Printout from a well-crafted Jupyter notebook is more than adequate for term papers and lab reports at the high school and college levels. The biggest advantage is that the Python code within the Jupyter notebook can consume CSV, JSON, and other commonly used data formats. The observation data from your experiment can thus be analysed in your report notebook, and the output embedded therein. This workflow is far superior to using word processor and spreadsheet.

collaboration—Some classes requires students to work in a group. The aim of a group project is two-fold: to assign a sizeable project and to teach collaboration. If you work in a group, you will soon discover that coordination and collaboration requires substantial amount of effort and time from the participants. Projects that use a word processor devolve to an email battle: participants send each other via email diverging versions of the same document, and soon no one knows which version is the authoritative one.

A better approach to collaborative writing is to use GitHub, a free, hosted document repository. You will need to read the online manual to learn to use Git, properly. But the fundamental concepts are these:

  • A repository is a directory.
  • Files added to the directory end up in the repository.
  • The Git server maintains the authoritative version of the repository.
  • Each user fetches his own local copy of the repository, in order to make updates.
  • Multiple users can make updates to the repository.
  • An update to a file occurs in two stages: local commit and remote push. A local commit updates the user’s local copy of the repository. A comment may accompany every update committed to the local repository.
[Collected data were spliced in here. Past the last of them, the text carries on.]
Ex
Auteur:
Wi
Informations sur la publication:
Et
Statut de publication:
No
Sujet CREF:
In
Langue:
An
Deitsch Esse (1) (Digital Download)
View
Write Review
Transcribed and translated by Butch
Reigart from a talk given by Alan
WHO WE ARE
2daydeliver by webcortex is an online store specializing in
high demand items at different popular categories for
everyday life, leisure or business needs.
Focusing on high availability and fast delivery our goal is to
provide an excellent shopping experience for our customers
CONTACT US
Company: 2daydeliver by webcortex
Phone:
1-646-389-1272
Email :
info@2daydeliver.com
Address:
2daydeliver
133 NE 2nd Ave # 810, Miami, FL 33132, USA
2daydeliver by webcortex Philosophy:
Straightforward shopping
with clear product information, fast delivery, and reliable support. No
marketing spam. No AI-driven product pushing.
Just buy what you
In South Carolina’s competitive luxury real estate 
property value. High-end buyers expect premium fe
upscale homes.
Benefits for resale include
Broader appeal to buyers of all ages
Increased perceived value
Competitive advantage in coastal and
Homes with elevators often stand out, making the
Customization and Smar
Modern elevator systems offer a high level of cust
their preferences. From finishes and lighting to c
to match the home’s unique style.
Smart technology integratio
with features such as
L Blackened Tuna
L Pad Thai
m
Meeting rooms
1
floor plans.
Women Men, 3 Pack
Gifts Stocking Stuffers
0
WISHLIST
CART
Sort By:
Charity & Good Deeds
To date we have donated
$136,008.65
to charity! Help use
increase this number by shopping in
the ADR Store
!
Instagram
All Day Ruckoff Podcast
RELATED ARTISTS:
A remote push updates the repository held by the Git server.
  • Updates to each file is tracked individually, and the last update thereto can be reverted, thereby restoring the previous state of the file.
  • Multiple users making simultaneous updates to the same file will give rise to conflicts, which must be resolved manually.
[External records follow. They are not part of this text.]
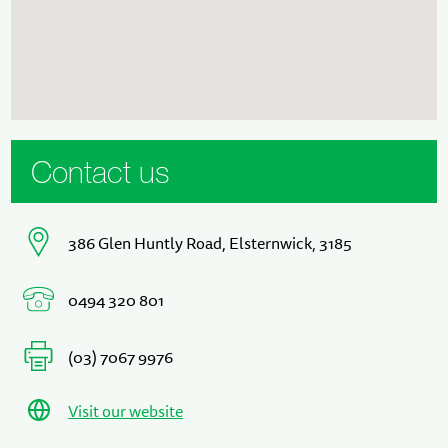
Contact us
386 Glen Huntly Road, Elsternwick, 3185
0494 320 801
(03) 7067 9976
Visit our website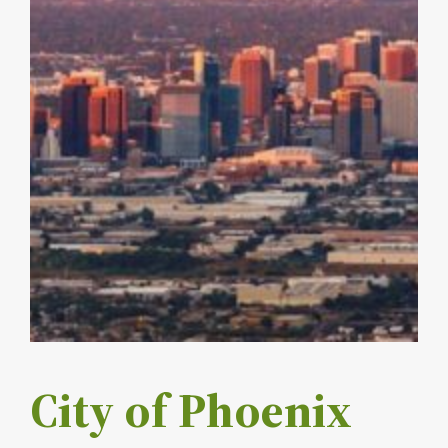
City of Phoenix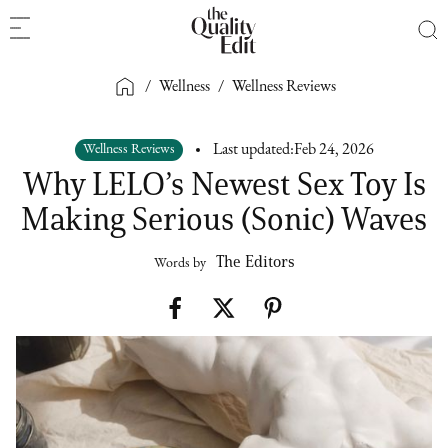
/
Wellness
/
Wellness Reviews
Wellness Reviews
Last updated:
Feb 24, 2026
Why LELO’s Newest Sex Toy Is
Making Serious (Sonic) Waves
The Editors
Words by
Conflicts arising from simultaneous updates can get downright nasty. The simplest way to avoid conflicts is to break up the project into multiple files, and assign the ownership of each file to a different member. The owner is responsible for adding draft text to the file, and other members serve as editors thereof. And it is advisable to nominate one person as the project coordinator and the chief editor. He is responsible for ensuring stylistic consistency of the text.

Git supports release engineering concepts such as branching, tagging, merging, and the like. But such advanced features are superfluous for a small, one-semester writing project.

CONCLUSION

I have described in this article how properly to read STEM textbooks and peer-reviewed papers, and how to produce small- and large-scale STEM writings. Both reading and writing require multiple passes. And they require the right tools.